What this task involves
In the entries below, tally the lines that contain the string "Ninh", then state that number alone.

Extracted records
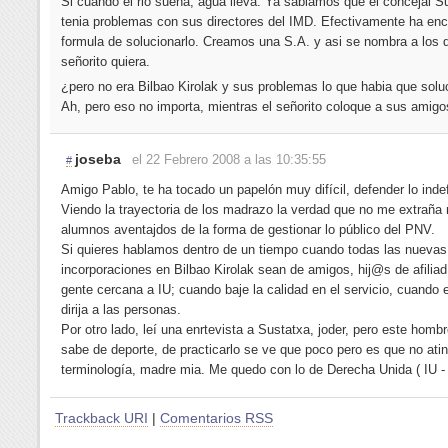
Si cuando el rio suena, agua lleva. Ya sabiamos que el concejal S
tenia problemas con sus directores del IMD. Efectivamente ha enc
formula de solucionarlo. Creamos una S.A. y asi se nombra a los 
señorito quiera.
¿pero no era Bilbao Kirolak y sus problemas lo que habia que solu
Ah, pero eso no importa, mientras el señorito coloque a sus amigo
joseba
el 22 Febrero 2008 a las 10:35:55
#
Amigo Pablo, te ha tocado un papelón muy difícil, defender lo inde
Viendo la trayectoria de los madrazo la verdad que no me extraña
alumnos aventajdos de la forma de gestionar lo público del PNV.
Si quieres hablamos dentro de un tiempo cuando todas las nuevas
incorporaciones en Bilbao Kirolak sean de amigos, hij@s de afili
gente cercana a IU; cuando baje la calidad en el servicio, cuando e
dirija a las personas.
Por otro lado, leí una enrtevista a Sustatxa, joder, pero este homb
sabe de deporte, de practicarlo se ve que poco pero es que no atin
terminología, madre mia. Me quedo con lo de Derecha Unida ( IU 
Trackback URI
|
Comentarios RSS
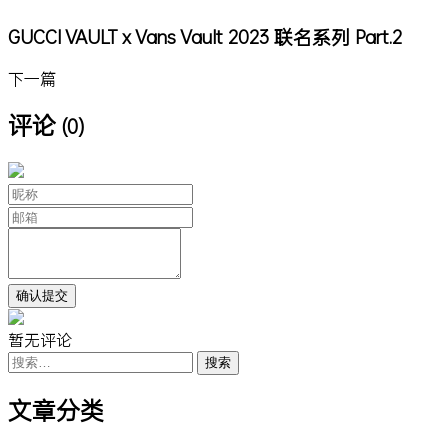
GUCCI VAULT x Vans Vault 2023 联名系列 Part.2
下一篇
评论
(0)
暂无评论
搜
索：
文章分类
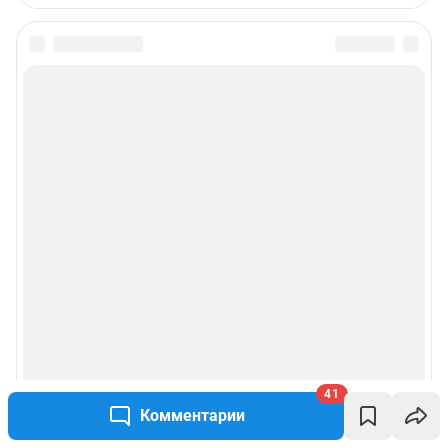
41
Комментарии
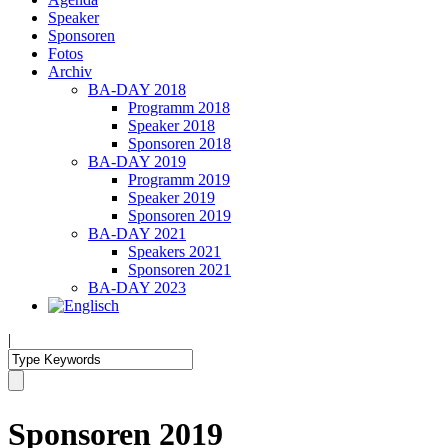
Speaker
Sponsoren
Fotos
Archiv
BA-DAY 2018
Programm 2018
Speaker 2018
Sponsoren 2018
BA-DAY 2019
Programm 2019
Speaker 2019
Sponsoren 2019
BA-DAY 2021
Speakers 2021
Sponsoren 2021
BA-DAY 2023
|
Sponsoren 2019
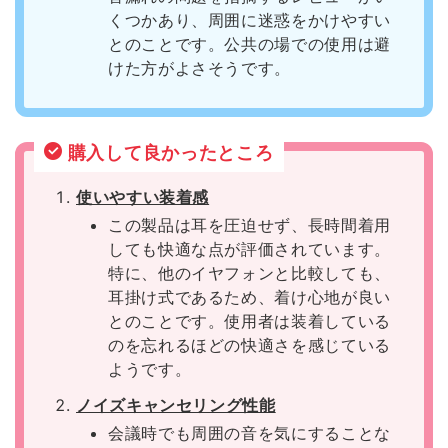
くつかあり、周囲に迷惑をかけやすい
とのことです。公共の場での使用は避
けた方がよさそうです。
購入して良かったところ
使いやすい装着感
この製品は耳を圧迫せず、長時間着用
しても快適な点が評価されています。
特に、他のイヤフォンと比較しても、
耳掛け式であるため、着け心地が良い
とのことです。使用者は装着している
のを忘れるほどの快適さを感じている
ようです。
ノイズキャンセリング性能
会議時でも周囲の音を気にすることな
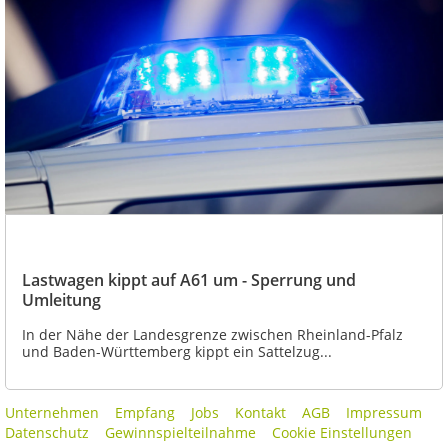
Lastwagen kippt auf A61 um - Sperrung und
Umleitung
In der Nähe der Landesgrenze zwischen Rheinland-Pfalz
und Baden-Württemberg kippt ein Sattelzug...
Unternehmen
Empfang
Jobs
Kontakt
AGB
Impressum
Datenschutz
Gewinnspielteilnahme
Cookie Einstellungen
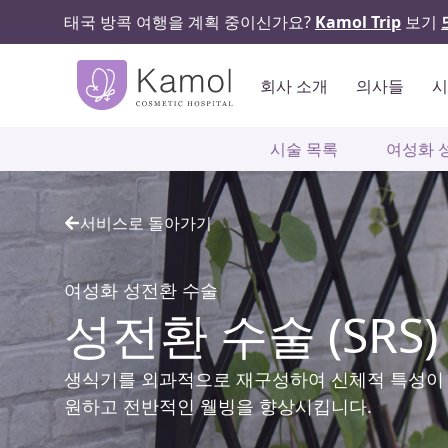
태국 방콕 여행을 계획 중이신가요?
Kamol Trip
보기
회사 소개
의사들
시술 목록
여성화 
서비스로 돌아가기
여성화 성전환 수술
성전환 수술 (SRS)
생식기를 외과적으로 재구성하여 신체적 특성이 
원하고 전반적인 웰빙을 향상시킵니다.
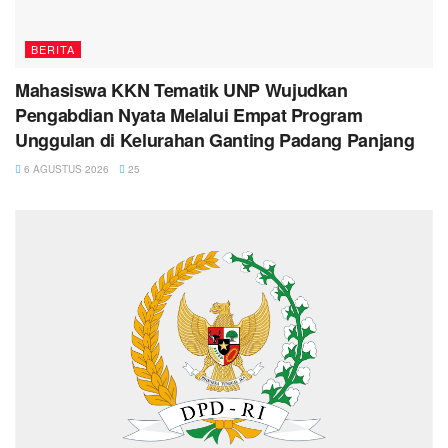
BERITA
Mahasiswa KKN Tematik UNP Wujudkan
Pengabdian Nyata Melalui Empat Program
Unggulan di Kelurahan Ganting Padang Panjang
6 AGUSTUS 2026
25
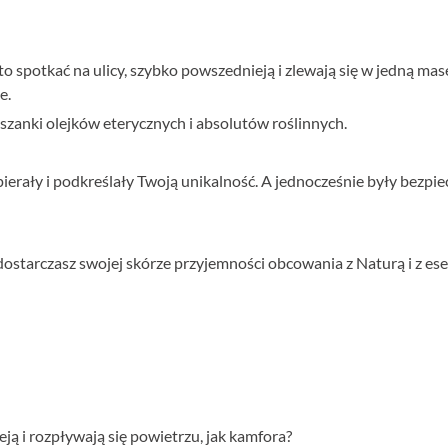
spotkać na ulicy, szybko powszednieją i zlewają się w jedną masę
ie.
szanki olejków eterycznych i absolutów roślinnych.
erały i podkreślały Twoją unikalność. A jednocześnie były bezpie
ostarczasz swojej skórze przyjemności obcowania z Naturą i z ese
ją i rozpływają się powietrzu, jak kamfora?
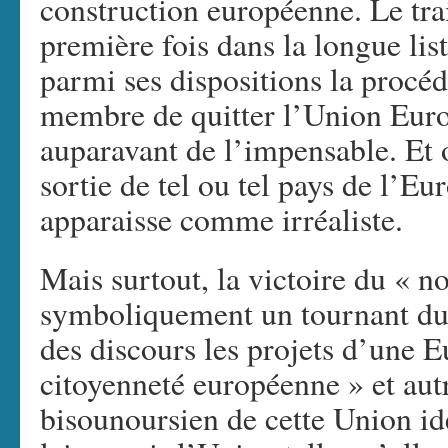
construction européenne. Le tra
première fois dans la longue list
parmi ses dispositions la procéd
membre de quitter l’Union Euro
auparavant de l’impensable. Et 
sortie de tel ou tel pays de l’E
apparaisse comme irréaliste.
Mais surtout, la victoire du « 
symboliquement un tournant du 
des discours les projets d’une E
citoyenneté européenne » et autr
bisounoursien de cette Union idé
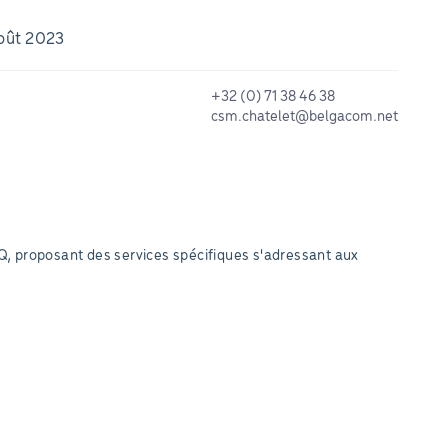
août 2023
+32 (0) 71 38 46 38
csm.chatelet@belgacom.net
Q, proposant des services spécifiques s'adressant aux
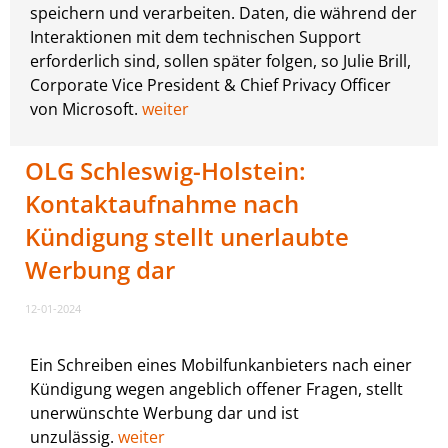
speichern und verarbeiten. Daten, die während der
Interaktionen mit dem technischen Support
erforderlich sind, sollen später folgen, so Julie Brill,
Corporate Vice President & Chief Privacy Officer
von Microsoft.
weiter
OLG Schleswig-Holstein:
Kontaktaufnahme nach
Kündigung stellt unerlaubte
Werbung dar
12-01-2024
Ein Schreiben eines Mobilfunkanbieters nach einer
Kündigung wegen angeblich offener Fragen, stellt
unerwünschte Werbung dar und ist
unzulässig.
weiter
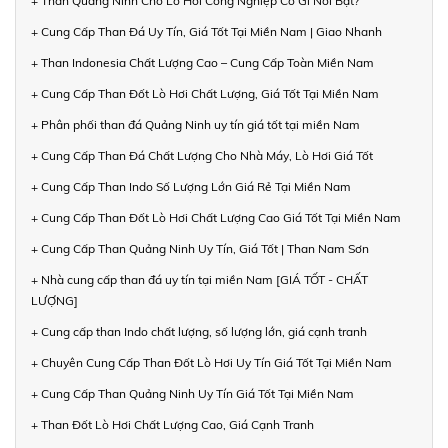
+ Than Quảng Ninh Cho Lò Hơi Công Nghiệp Có Gì Nổi Bật?
+ Cung Cấp Than Đá Uy Tín, Giá Tốt Tại Miền Nam | Giao Nhanh
+ Than Indonesia Chất Lượng Cao – Cung Cấp Toàn Miền Nam
+ Cung Cấp Than Đốt Lò Hơi Chất Lượng, Giá Tốt Tại Miền Nam
+ Phân phối than đá Quảng Ninh uy tín giá tốt tại miền Nam
+ Cung Cấp Than Đá Chất Lượng Cho Nhà Máy, Lò Hơi Giá Tốt
+ Cung Cấp Than Indo Số Lượng Lớn Giá Rẻ Tại Miền Nam
+ Cung Cấp Than Đốt Lò Hơi Chất Lượng Cao Giá Tốt Tại Miền Nam
+ Cung Cấp Than Quảng Ninh Uy Tín, Giá Tốt | Than Nam Sơn
+ Nhà cung cấp than đá uy tín tại miền Nam [GIÁ TỐT - CHẤT
LƯỢNG]
+ Cung cấp than Indo chất lượng, số lượng lớn, giá cạnh tranh
+ Chuyên Cung Cấp Than Đốt Lò Hơi Uy Tín Giá Tốt Tại Miền Nam
+ Cung Cấp Than Quảng Ninh Uy Tín Giá Tốt Tại Miền Nam
+ Than Đốt Lò Hơi Chất Lượng Cao, Giá Cạnh Tranh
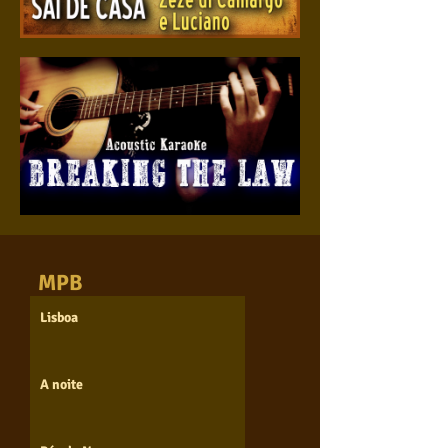
No dia em que saí de casa
Breaking the law
MPB
Lisboa
A noite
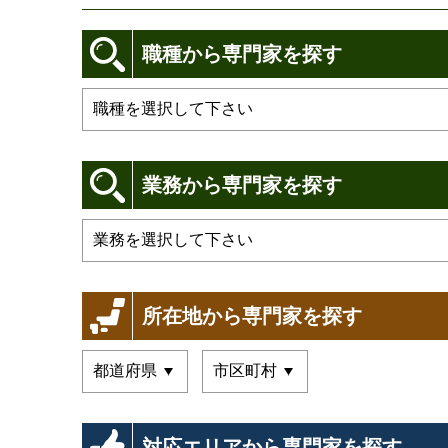
職種から専門家を探す
業務から専門家を探す
所在地から専門家を探す
対応エリアから専門家を探す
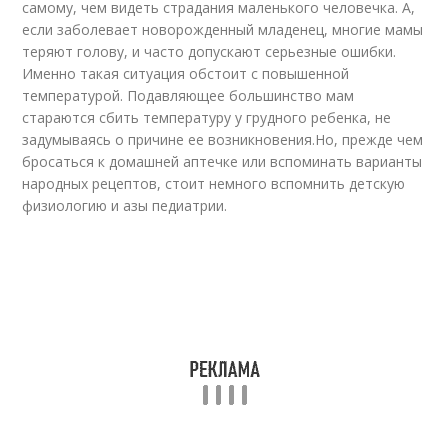
самому, чем видеть страдания маленького человечка. А,
если заболевает новорожденный младенец, многие мамы
теряют голову, и часто допускают серьезные ошибки.
Именно такая ситуация обстоит с повышенной
температурой. Подавляющее большинство мам
стараются сбить температуру у грудного ребенка, не
задумываясь о причине ее возникновения.Но, прежде чем
бросаться к домашней аптечке или вспоминать варианты
народных рецептов, стоит немного вспомнить детскую
физиологию и азы педиатрии.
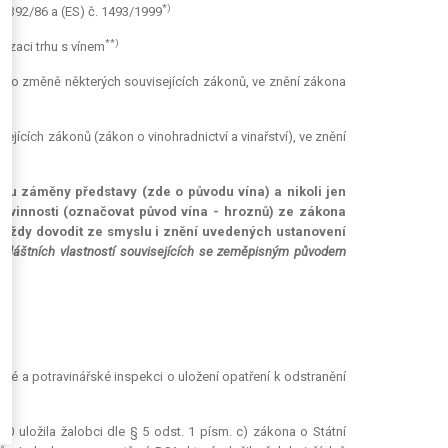
*)
. 2392/86 a (ES) č. 1493/1999
**)
nizaci trhu s vínem
i a o změně některých souvisejících zákonů, ve znění zákona
sejících zákonů (zákon o vinohradnictví a vinařství), ve znění
lu záměny představy (zde o původu vína) a nikoli jen
ovinnosti (označovat původ vína - hroznů) ze zákona
e vždy dovodit ze smyslu i znění uvedených ustanovení
zvláštních vlastností souvisejících se zeměpisným původem
ské a potravinářské inspekci o uložení opatření k odstranění
10 uložila žalobci dle § 5 odst. 1 písm. c) zákona o Státní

Finished exercise
4